-- MATERIAL TO PROCESS follows --

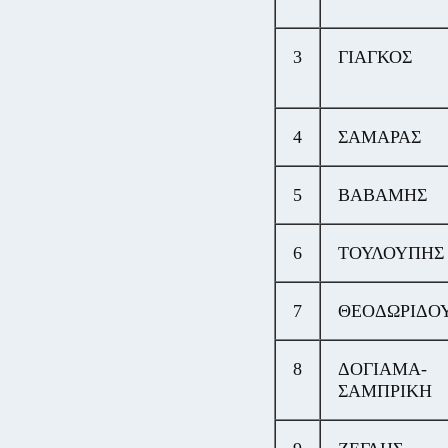
3
ΓΙΑΓΚΟΣ
4
ΣΑΜΑΡΑΣ
5
ΒΑΒΑΜΗΣ
6
ΤΟΥΛΟΥΠΗΣ
7
ΘΕΟΔΩΡΙΔΟ
8
ΔΟΓΙΑΜΑ-
ΣΑΜΠΡΙΚΗ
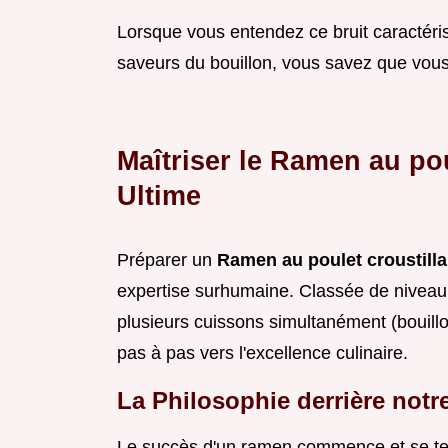
Lorsque vous entendez ce bruit caractéris
saveurs du bouillon, vous savez que vous
Maîtriser le Ramen au pou
Ultime
Préparer un
Ramen au poulet croustill
expertise surhumaine. Classée de niveau 
plusieurs cuissons simultanément (bouillon
pas à pas vers l'excellence culinaire.
La Philosophie derrière not
Le succès d'un ramen commence et se te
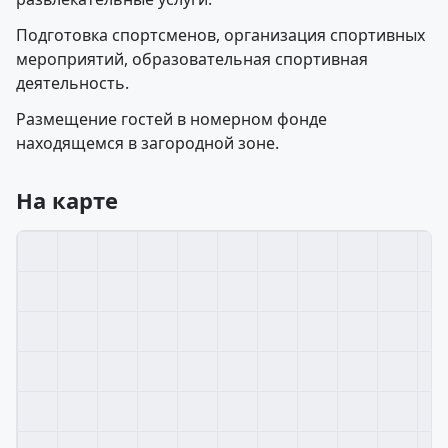
Подготовка спортсменов, организация спортивных
мероприятий, образовательная спортивная
деятельность.
Размещение гостей в номерном фонде
находящемся в загородной зоне.
На карте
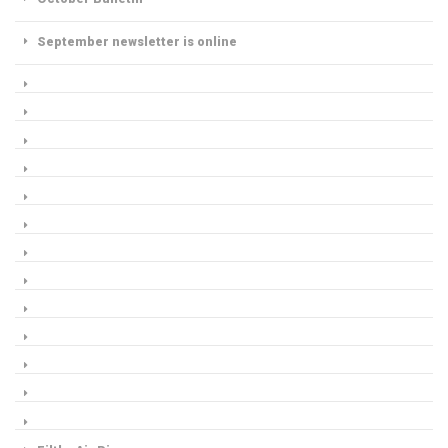
September newsletter is online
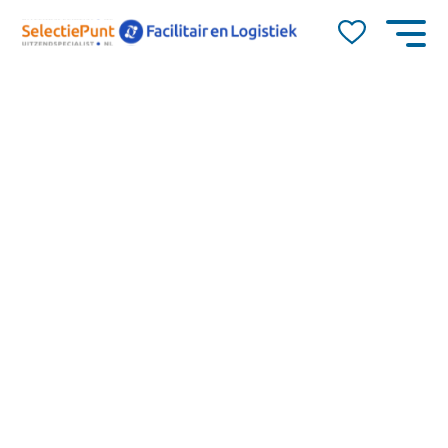
Job Alert
Naam
E-mail
Gorinchem
dienstverband
Ben jij een gemotiveerde en betrouwbare
0-40
schoonmaakmedewerker die graag zelfstandig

-- MATERIAL TO PROCESS concluded --

● **GOAL OF THE EXERCISE**
What is needed is a word-for-word copy of the records above, excluding pictures.

● **EXPECTED ANSWER**
3
ΓΙΑΓΚΟΣ
4
ΣΑΜΑΡΑΣ
5
ΒΑΒΑΜΗΣ
6
ΤΟΥΛΟΥΠΗΣ
7
ΘΕΟΔΩΡΙΔΟ
8
ΔΟΓΙΑΜΑ-
ΣΑΜΠΡΙΚΗ
Lorsque vous entendez ce bruit caractéris
saveurs du bouillon, vous savez que vous
Maîtriser le Ramen au pou
Ultime
Préparer un
Ramen au poulet croustill
expertise surhumaine. Classée de niveau 
plusieurs cuissons simultanément (bouillon
pas à pas vers l'excellence culinaire.
La Philosophie derrière not
Le succès d'un ramen commence et se te
Подготовка спортсменов, организация спортивных
мероприятий, образовательная спортивная
деятельность.
Размещение гостей в номерном фонде
находящемся в загородной зоне.
На карте
September newsletter is online
Job Alert
Naam
E-mail
Gorinchem
dienstverband
Ben jij een gemotiveerde en betrouwbare
0-40
schoonmaakmedewerker die graag zelfstandig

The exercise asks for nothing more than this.